I remain not very useful because I taught my language learners writing capitals and therefore they write symbols of chemical elements and excel in Chemistry, I mind not being useless even when I teach skills of comprehension that help the Physics learner to interprete the endless instructions that are the basis of doing a successful practical experiment. I am happy to be stupid because I taught the learner to interprete questions in context and they passed their no. 31 of Biology.

I am proudly irrelevant because even when the Science teacher consults issues concerning language, I tell them the nonsense I know. I pride in my parents’ wasted fees, because I became a Language teacher, therefore an ‘Arts teacher’. I don’t take fault in the head of state saying I wasted time reading A Merchant of Venice, reading Twelfth Night, reading King Lear, King John and the senseless Sonnets by the father of drama Shakespeare. I regret the knowledge I got from the readings. I am happy after all that even when I have to teach six periods a week to help the learner express their Science, I am still a ‘no brainer.’ I delight in the fact that I at times read Science to teach it in comprehension, thereby assisting to teach it, some times even better than the ‘true scientist who should earn for the good job done.’ I don’t find fault in doing this noble work being regarded as a “we can do without them.” I am happy that ultimately, because my Science counterpart works extra hard all the learners become scientists. Oh! Why did I over speak thinking I was making Advocates, Judges, Journalists-whom the fountain of honour calls rumour mongers, Social Workers. I am still proud, yes I am proud.

I am still wondering, thou still proud of my efforts, why Nakatude scored a distinction in Biology, Chemistry, Physics, Maths and all sciences but failed with a failure English language but was denied chance to do a Medical course. Why deny this genius chance. I wondered when Mugisha who was a ‘bwat’ in Sciences was denied a division one because he failed a mere English Language, but knew all the Science! May be his teacher was not as proud to teach as myself.

I am inspired to keep inspiring learners to follow their passions, to encourage them to pursue their interests. I am moved to keep helping them better understand and express Scientific concepts whenever I can. I am hopeful that in the end, the doctors, engineers, lab technicians, pilots, surveyors, Architects and most of all Teachers, but of Science, who will come out of my classes won’t find my efforts worthless.

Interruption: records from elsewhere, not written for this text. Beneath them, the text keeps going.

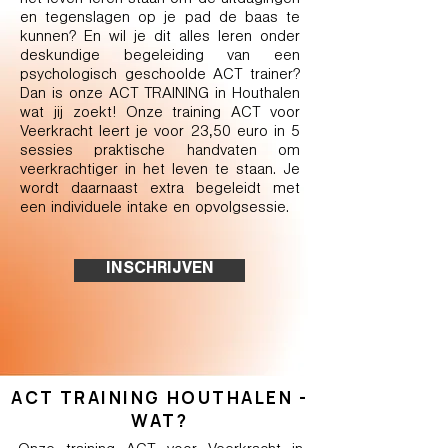
het leven leren staan om de uitdagingen
en tegenslagen op je pad de baas te
kunnen? En wil je dit alles leren onder
deskundige begeleiding van een
psychologisch geschoolde ACT trainer?
Dan is onze ACT TRAINING in Houthalen
wat jij zoekt! Onze training ACT voor
Veerkracht leert je voor 23,50 euro in 5
sessies praktische handvaten om
veerkrachtiger in het leven te staan. Je
wordt daarnaast extra begeleidt met
een individuele intake en opvolgsessie.
INSCHRIJVEN
ACT TRAINING HOUTHALEN -
WAT?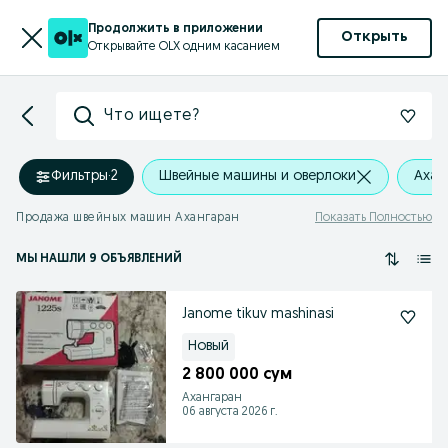
Продолжить в приложении
Открыть
Открывайте OLX одним касанием
Что ищете?
Фильтры
·
2
Швейные машины и оверлоки
Ахан
Продажа швейных машин Ахангаран
Показать Полностью
МЫ НАШЛИ 9 ОБЪЯВЛЕНИЙ
Janome tikuv mashinasi
Новый
2 800 000 сум
Ахангаран
06 августа 2026 г.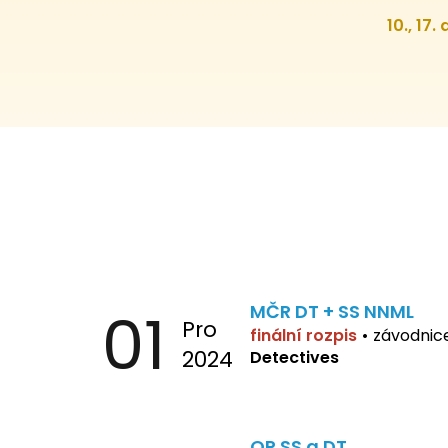
10., 17.
01
MČR DT + SS NNML
Pro
finální rozpis
•
závodnic
2024
Detectives
OP SS a DT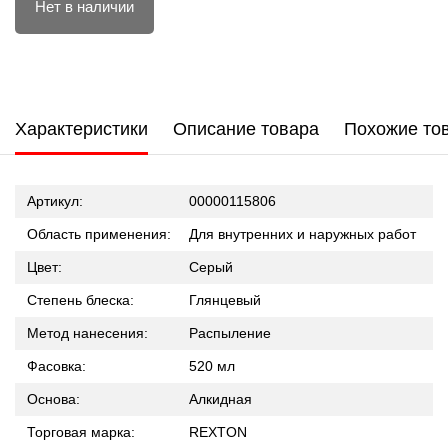
Нет в наличии
Характеристики
Описание товара
Похожие то
Артикул:
00000115806
Область применения:
Для внутренних и наружных работ
Цвет:
Серый
Степень блеска:
Глянцевый
Метод нанесения:
Распыление
Фасовка:
520 мл
Основа:
Алкидная
Торговая марка:
REXTON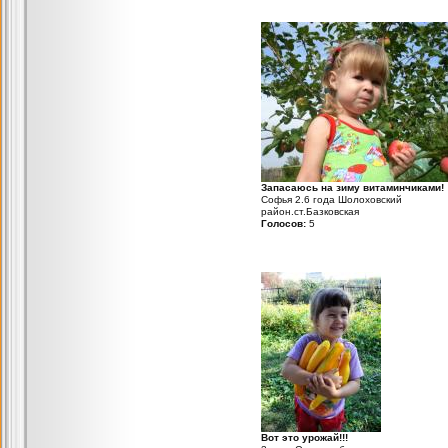
Запасаюсь на зиму витаминчиками!
Софья 2.6 года Шолоховский
район.ст.Базковская
Голосов:
5
Вот это урожай!!!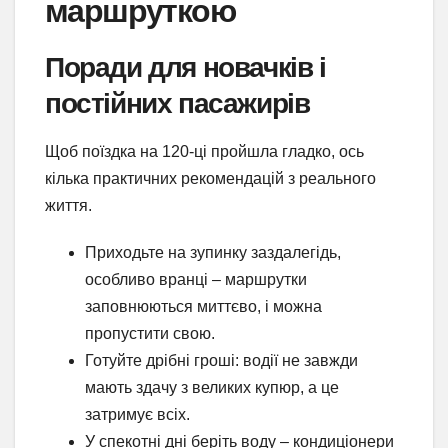
маршруткою
Поради для новачків і
постійних пасажирів
Щоб поїздка на 120-ці пройшла гладко, ось
кілька практичних рекомендацій з реального
життя.
Приходьте на зупинку заздалегідь,
особливо вранці – маршрутки
заповнюються миттєво, і можна
пропустити свою.
Готуйте дрібні гроші: водії не завжди
мають здачу з великих купюр, а це
затримує всіх.
У спекотні дні беріть воду – кондиціонери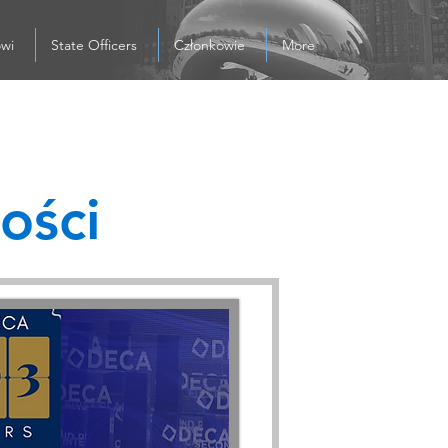
owi
State Officers
Członkowie
More
ości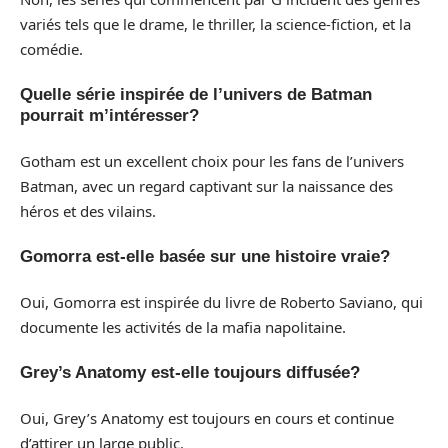
variés tels que le drame, le thriller, la science-fiction, et la
comédie.
Quelle série inspirée de l’univers de Batman
pourrait m’intéresser?
Gotham est un excellent choix pour les fans de l’univers
Batman, avec un regard captivant sur la naissance des
héros et des vilains.
Gomorra est-elle basée sur une histoire vraie?
Oui, Gomorra est inspirée du livre de Roberto Saviano, qui
documente les activités de la mafia napolitaine.
Grey’s Anatomy est-elle toujours diffusée?
Oui, Grey’s Anatomy est toujours en cours et continue
d’attirer un large public.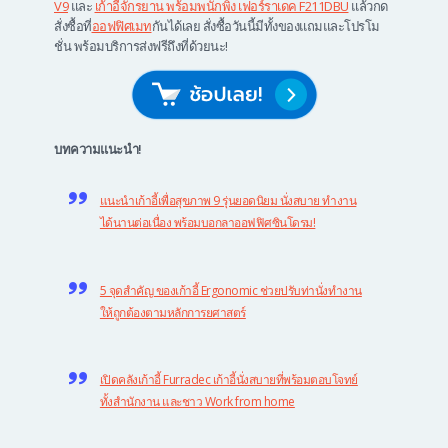
V9
และ
เก้าอี้จักรยาน พร้อมพนักพิง เฟอร์ราเดค F211DBU
แล้วกด
สั่งซื้อที่
ออฟฟิศเมท
กันได้เลย สั่งซื้อวันนี้มีทั้งของแถมและโปรโม
ชั่น พร้อมบริการส่งฟรีถึงที่ด้วยนะ!
บทความแนะนำ!
แนะนำเก้าอี้เพื่อสุขภาพ 9 รุ่นยอดนิยม นั่งสบาย ทำงาน
ได้นานต่อเนื่อง พร้อมบอกลาออฟฟิศซินโดรม!
5 จุดสำคัญ ของเก้าอี้ Ergonomic ช่วยปรับท่านั่งทำงาน
ให้ถูกต้องตามหลักการยศาสตร์
เปิดคลังเก้าอี้ Furradec เก้าอี้นั่งสบายที่พร้อมตอบโจทย์
ทั้งสำนักงาน และชาว Work from home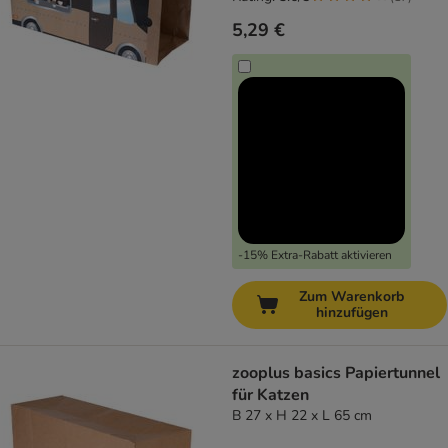
5,29 €
-15% Extra-Rabatt aktivieren
Zum Warenkorb
hinzufügen
zooplus basics Papiertunnel
für Katzen
B 27 x H 22 x L 65 cm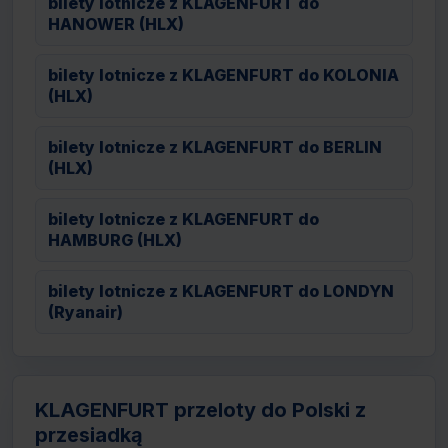
bilety lotnicze z KLAGENFURT do
HANOWER (HLX)
bilety lotnicze z KLAGENFURT do KOLONIA
(HLX)
bilety lotnicze z KLAGENFURT do BERLIN
(HLX)
bilety lotnicze z KLAGENFURT do
HAMBURG (HLX)
bilety lotnicze z KLAGENFURT do LONDYN
(Ryanair)
KLAGENFURT przeloty do Polski z
przesiadką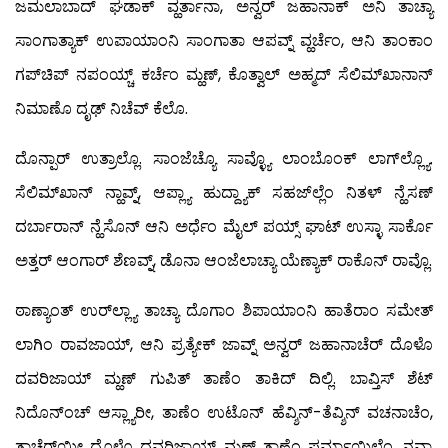
ಜಮಲಾಬಾದ್ ಘಡಾಕ್ ವ್ಹರ್ತಾನಾ, ಅನ್ವರ್ ಜಹಾನಾಕ್ ಅನಿ ತಾಚ್ಯಾ
ಸಾಂಗಾತ್ಯಾಕ್ ಉಪಾಯಾಂನಿ ಸಾಂಗಾತಾ ಆಪವ್ನ್ ವ್ಹರ್ಚೆಂ, ಆನಿ ತಾಂಕಾಂ
ಗಪ್‍ಚಿಪ್ ನಪಂಯ್ಚ್ ಕರ್ಚೆಂ ಮ್ಹಣ್, ಕೊತ್ವಾಲ್ ಅಹ್ಮದ್ ಸೆಲಿಮ್‍ಖಾನಾನ್
ನಿಮಾಣೊ ದೃಢ್ ನಿಚೆವ್ ಕೆಲೊ.
ದೊನ್ಪಾರ್ ಉತ್ರಾಲ್ಲೊ. ಸಾಂಜೆಚ್ಯೊ ಸಾವ್ಳ್ಯೊ ಲಾಂಬೊಂಕ್ ಲಾಗ್‍ಲ್ಲ್ಯೊ.
ಸೆಲಿಮ್‍ಖಾನ್ ನ್ಹಾವ್ನ್, ಆಪ್ಲ್ಯಾ ಹುದ್ದ್ಯಾಕ್ ಸಹಜ್‍ಲ್ಲೆಂ ನಿತಳ್ ನ್ಹೆಸಣ್
ದರ್ಬಾರಾನ್ ನ್ಹೆಸೊನ್ ಆನಿ ಅರ್ಧೆಂ ಮೈಲ್ ಪಯ್ಸ್ ಘಾಟ್ ಉಸ್ಳಾ ಸಾರ್ಕೊ
ಅತ್ತರ್ ಆಂಗಾರ್ ಶೆಣವ್ನ್, ಡೊನಾ ಆಂಜೆಲಾಚ್ಯಾ ಯೆಣ್ಯಾಕ್ ರಾಕೊನ್ ರಾವ್ಲೊ.
ಠಾಣ್ಯಾಂತ್ ಉರ್‌ಲ್ಲ್ಯಾ ತಾಚ್ಯಾ ದೊಗಾಂ ಶಿಪಾಯಾಂನಿ ಹಾತೆರಾಂ ಸಮೇತ್
ಲಾಗಿಂ ರಾವಜಾಯ್, ಆನಿ ಪ್ರತ್ಯೇಕ್ ಜಾವ್ನ್ ಅನ್ವರ್ ಜಹಾನಾಚೆರ್ ದೊಳೊ
ದವರಿಜಾಯ್ ಮ್ಹಣ್ ಗುಪಿತ್ ತಾಣೆಂ ತಾಕಿದ್ ದಿಲ್ಲಿ. ಬಾವ್ತಿಸ್ ಶೆಟ್
ನಿದೊನ್‍ಂಚ್ ಆಸ್ಲ್ಯಾರೀ, ತಾಣೆಂ ಉಟೊನ್ ಹೆವ್ಶಿನ್-ತೆವ್ಶಿನ್ ವಚನಾಚೆಂ,
ತಾಚೆರ್‌ಯೀ ದೊಳೊ ದವರಿಜಾಯ್ ಮ್ಹಣ್ ತಾಣೆಂ ಫರ್ಮಾಯಿಲ್ಲೆಂ. ನವ್ಯಾ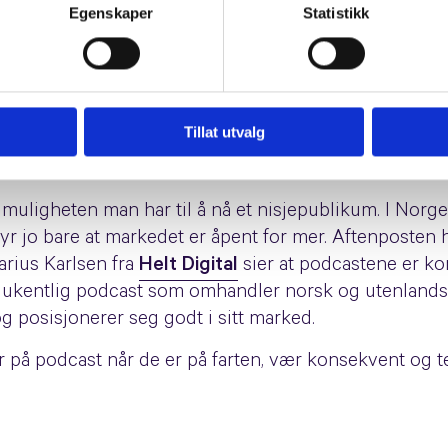
 serie de kaller
Whiteboard Friday
hvor de tar for seg
Egenskaper
Statistikk
in.
Sørg for å velge en sjanger som passer til det du ti
Tillat utvalg
 muligheten man har til å nå et nisjepublikum. I Nor
 jo bare at markedet er åpent for mer. Aftenposten h
arius Karlsen fra
Helt Digital
sier at podcastene er k
 ukentlig podcast som omhandler norsk og utenlandsk 
 posisjonerer seg godt i sitt marked.
 på podcast når de er på farten, vær konsekvent og t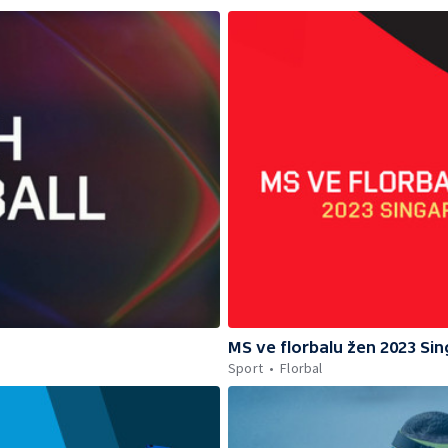
MS ve florbalu žen 2023 Si
Sport
Florbal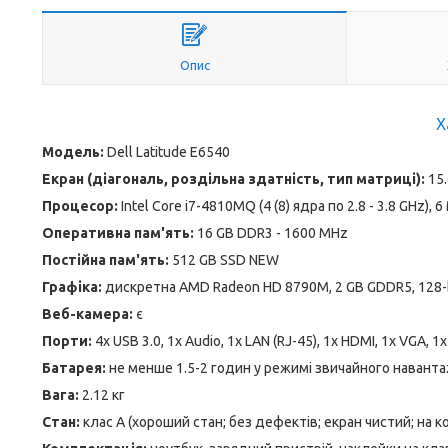
Опис
Х
Модель:
Dell Latitude E6540
Екран (діагональ, роздільна здатність, тип матриці):
15.
Процесор:
Intel Core i7-4810MQ (4 (8) ядра по 2.8 - 3.8 GHz), 
Оперативна пам'ять:
16 GB DDR3 - 1600 MHz
Постійна пам'ять:
512 GB SSD NEW
Графіка:
дискретна AMD Radeon HD 8790M, 2 GB GDDR5, 128-bit
Веб-камера:
є
Порти:
4x USB 3.0, 1x Audio, 1x LAN (RJ-45), 1x HDMI, 1x VGA, 1
Батарея:
не менше 1.5-2 годин у режимі звичайного навант
Вага:
2.12 кг
Стан:
клас А (хороший стан; без дефектів; екран чистий; на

I am humbled to believe that ultimately, my fellow Science teachers will at last rethink at which they will realise that I too, compliment their teaching. I am still strong, for I have done purely no good to deserve better pay. I must regret because I failed at it, at Science, which has made my effort to make it better worthless. I am glad that I gathered all the bonds of my ‘poor’ knowledge to pen down this rant. I am not alone, we are many, we are proud to offer nothing to the success of Science. We are happy!